TRY IT: The word "ресторан" marks the lines to find; copy every such line from the data below.

AVAILABLE DATA:
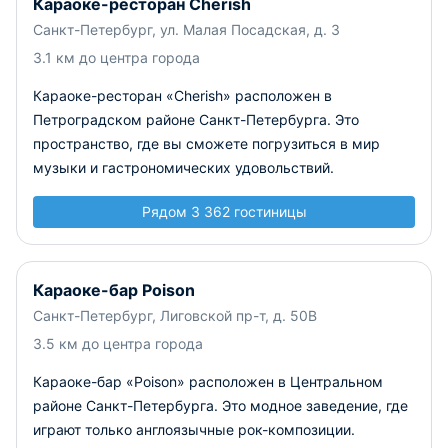
Караоке-ресторан Cherish
Санкт-Петербург, ул. Малая Посадская, д. 3
3.1 км до центра города
Караоке-ресторан «Cherish» расположен в
Петроградском районе Санкт-Петербурга. Это
пространство, где вы сможете погрузиться в мир
музыки и гастрономических удовольствий.
Рядом 3 362 гостиницы
Караоке-бар Poison
Санкт-Петербург, Лиговской пр-т, д. 50В
3.5 км до центра города
Караоке-бар «Poison» расположен в Центральном
районе Санкт-Петербурга. Это модное заведение, где
играют только англоязычные рок-композиции.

TASK RESULT:
Караоке-ресторан Cherish
Караоке-ресторан «Cherish» расположен в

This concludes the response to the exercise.